> _Record excerpts_

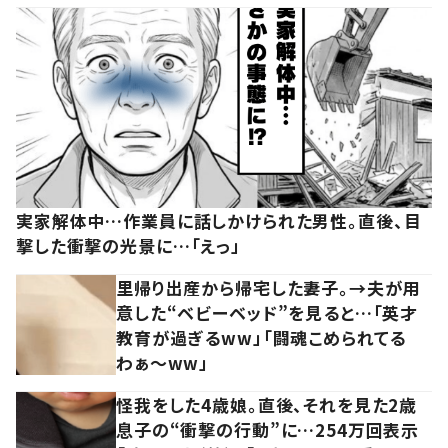
実家解体中…作業員に話しかけられた男性。直後、目
撃した衝撃の光景に…「えっ」
里帰り出産から帰宅した妻子。→夫が用
意した“ベビーベッド”を見ると…「英才
教育が過ぎるww」「闘魂こめられてる
わぁ～ww」
怪我をした4歳娘。直後、それを見た2歳
息子の“衝撃の行動”に…254万回表示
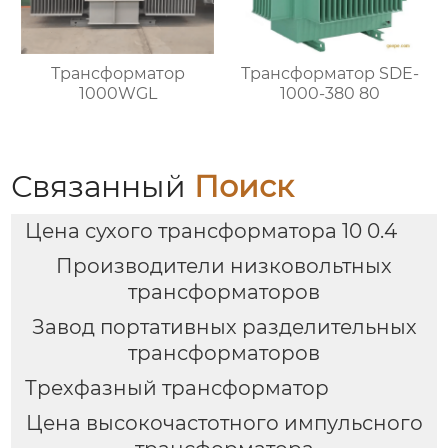
Трансформатор
Трансформатор SDE-
1000WGL
1000-380 80
Связанный
Поиск
Цена сухого трансформатора 10 0.4
Производители низковольтных
трансформаторов
Завод портативных разделительных
трансформаторов
Трехфазный трансформатор
Цена высокочастотного импульсного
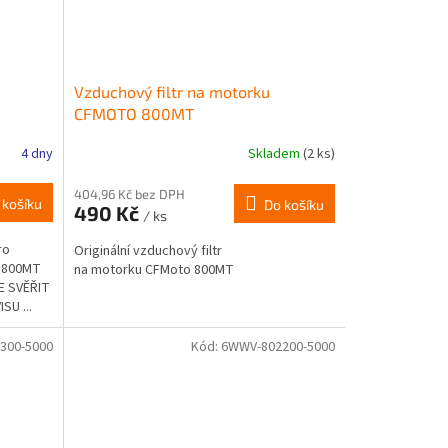
Vzduchový filtr na motorku
CFMOTO 800MT
4 dny
Skladem
(2 ks)
404,96 Kč bez DPH
 košíku
Do košíku
490 Kč
/ ks
ro
Originální vzduchový filtr
u 800MT
na motorku CFMoto 800MT
E SVĚŘIT
U ...
300-5000
Kód:
6WWV-802200-5000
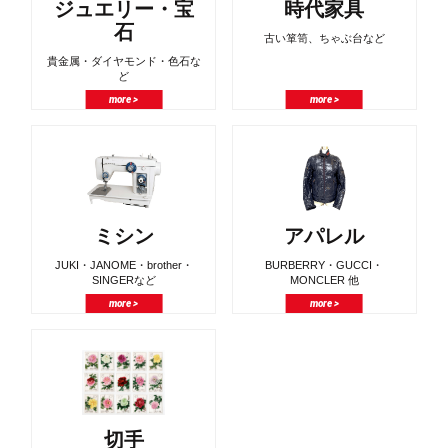
ジュエリー・宝
時代家具
石
古い箪笥、ちゃぶ台など
貴金属・ダイヤモンド・色石な
ど
more >
more >
ミシン
アパレル
JUKI・JANOME・brother・
BURBERRY・GUCCI・
SINGERなど
MONCLER 他
more >
more >
切手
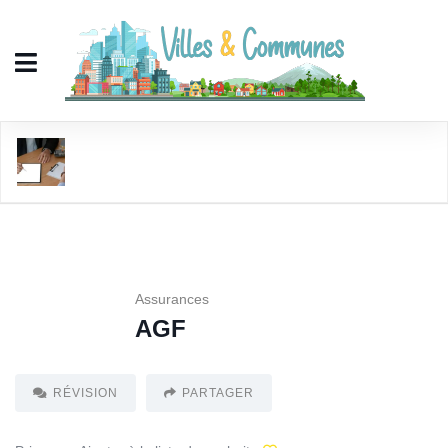
AGF
Assurances
AGF
RÉVISION
PARTAGER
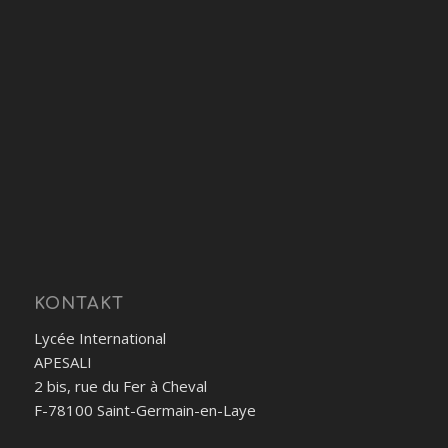
KONTAKT
Lycée International
APESALI
2 bis, rue du Fer à Cheval
F-78100 Saint-Germain-en-Laye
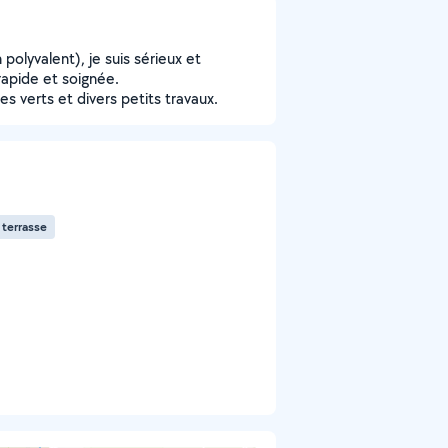
polyvalent), je suis sérieux et
rapide et soignée.
es verts et divers petits travaux.
terrasse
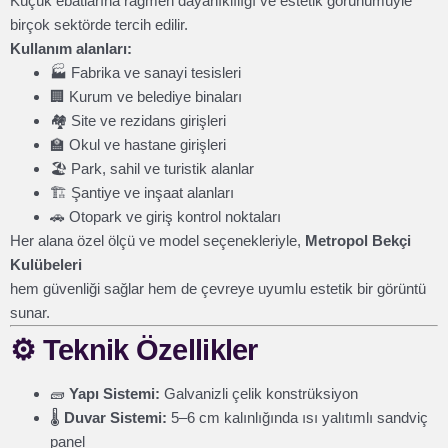
Küçük ebatlarına rağmen dayanıklılığı ve estetik görünümüyle
birçok sektörde tercih edilir.
Kullanım alanları:
🏭 Fabrika ve sanayi tesisleri
🏢 Kurum ve belediye binaları
🏘️ Site ve rezidans girişleri
🏫 Okul ve hastane girişleri
🏖️ Park, sahil ve turistik alanlar
🏗️ Şantiye ve inşaat alanları
🚗 Otopark ve giriş kontrol noktaları
Her alana özel ölçü ve model seçenekleriyle,
Metropol Bekçi
Kulübeleri
hem güvenliği sağlar hem de çevreye uyumlu estetik bir görüntü
sunar.
⚙️
Teknik Özellikler
🧱
Yapı Sistemi:
Galvanizli çelik konstrüksiyon
🌡️
Duvar Sistemi:
5–6 cm kalınlığında ısı yalıtımlı sandviç
panel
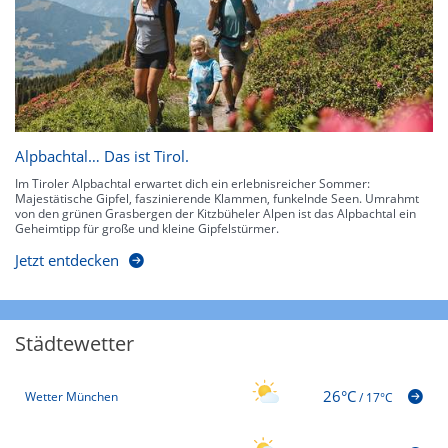
Alpbachtal… Das ist Tirol.
Im Tiroler Alpbachtal erwartet dich ein erlebnisreicher Sommer:
Majestätische Gipfel, faszinierende Klammen, funkelnde Seen. Umrahmt
von den grünen Grasbergen der Kitzbüheler Alpen ist das Alpbachtal ein
Geheimtipp für große und kleine Gipfelstürmer.
Jetzt entdecken
Städtewetter
26°C
Wetter München
/
17°C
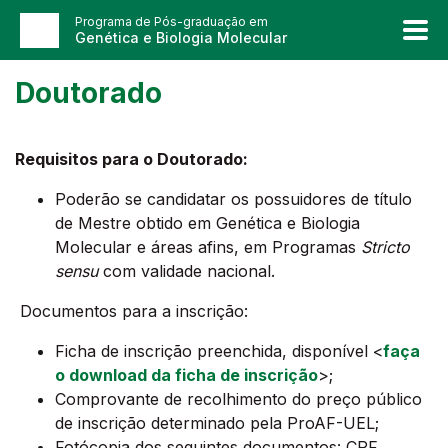
Programa de Pós-graduação em
Genética e Biologia Molecular
Doutorado
Requisitos para o Doutorado:
Poderão se candidatar os possuidores de título
de Mestre obtido em Genética e Biologia
Molecular e áreas afins, em Programas
Stricto
sensu
com validade nacional.
Documentos para a inscrição:
Ficha de inscrição preenchida, disponível <
faça
o download da ficha de inscrição
>;
Comprovante de recolhimento do preço público
de inscrição determinado pela ProAF-UEL;
Fotócopia dos seguintes documentos: CPF,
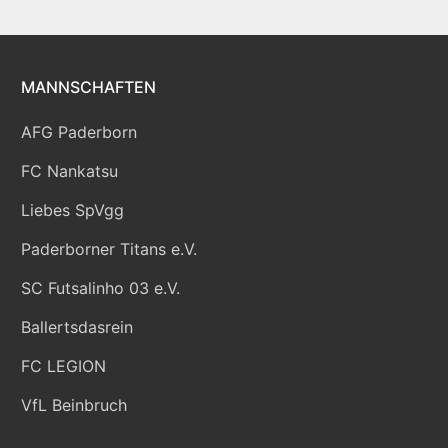
MANNSCHAFTEN
AFG Paderborn
FC Nankatsu
Liebes SpVgg
Paderborner Titans e.V.
SC Futsalinho 03 e.V.
Ballertsdasrein
FC LEGION
VfL Beinbruch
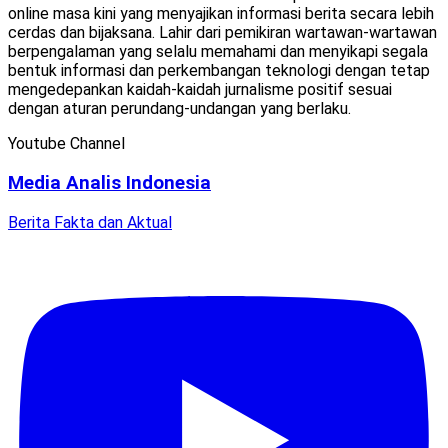
online masa kini yang menyajikan informasi berita secara lebih
cerdas dan bijaksana. Lahir dari pemikiran wartawan-wartawan
berpengalaman yang selalu memahami dan menyikapi segala
bentuk informasi dan perkembangan teknologi dengan tetap
mengedepankan kaidah-kaidah jurnalisme positif sesuai
dengan aturan perundang-undangan yang berlaku.
Youtube Channel
Media Analis Indonesia
Berita Fakta dan Aktual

> _Task details_
All lines from the beginning of the material above through the line holding "Städtewetter" are to be given again exactly, and no others; pictures do not go in.

> _Response_
実家解体中…作業員に話しかけられた男性。直後、目
撃した衝撃の光景に…「えっ」
里帰り出産から帰宅した妻子。→夫が用
意した“ベビーベッド”を見ると…「英才
教育が過ぎるww」「闘魂こめられてる
わぁ～ww」
怪我をした4歳娘。直後、それを見た2歳
息子の“衝撃の行動”に…254万回表示
Трансформатор
Трансформатор SDE-
1000WGL
1000-380 80
Связанный
Поиск
Цена сухого трансформатора 10 0.4
Производители низковольтных
трансформаторов
Завод портативных разделительных
трансформаторов
Трехфазный трансформатор
Цена высокочастотного импульсного
Vzduchový filtr na motorku
CFMOTO 800MT
4 dny
Skladem
(2 ks)
404,96 Kč bez DPH
 košíku
Do košíku
490 Kč
/ ks
ro
Originální vzduchový filtr
u 800MT
na motorku CFMoto 800MT
E SVĚŘIT
U ...
300-5000
Kód:
6WWV-802200-5000
ジュエリー・宝
時代家具
石
古い箪笥、ちゃぶ台など
貴金属・ダイヤモンド・色石な
ど
more >
more >
ミシン
アパレル
JUKI・JANOME・brother・
BURBERRY・GUCCI・
SINGERなど
MONCLER 他
more >
more >
切手
AGF
Assurances
AGF
RÉVISION
PARTAGER
KONTAKT
Lycée International
APESALI
2 bis, rue du Fer à Cheval
F-78100 Saint-Germain-en-Laye
polyvalent), je suis sérieux et
rapide et soignée.
es verts et divers petits travaux.
terrasse
Küçük ebatlarına rağmen dayanıklılığı ve estetik görünümüyle
birçok sektörde tercih edilir.
Kullanım alanları:
🏭 Fabrika ve sanayi tesisleri
🏢 Kurum ve belediye binaları
🏘️ Site ve rezidans girişleri
🏫 Okul ve hastane girişleri
🏖️ Park, sahil ve turistik alanlar
🏗️ Şantiye ve inşaat alanları
🚗 Otopark ve giriş kontrol noktaları
Her alana özel ölçü ve model seçenekleriyle,
Metropol Bekçi
Kulübeleri
hem güvenliği sağlar hem de çevreye uyumlu estetik bir görüntü
sunar.
⚙️
Teknik Özellikler
🧱
Yapı Sistemi:
Galvanizli çelik konstrüksiyon
🌡️
Duvar Sistemi:
5–6 cm kalınlığında ısı yalıtımlı sandviç
panel
Alpbachtal… Das ist Tirol.
Im Tiroler Alpbachtal erwartet dich ein erlebnisreicher Sommer:
Majestätische Gipfel, faszinierende Klammen, funkelnde Seen. Umrahmt
von den grünen Grasbergen der Kitzbüheler Alpen ist das Alpbachtal ein
Geheimtipp für große und kleine Gipfelstürmer.
Jetzt entdecken
Städtewetter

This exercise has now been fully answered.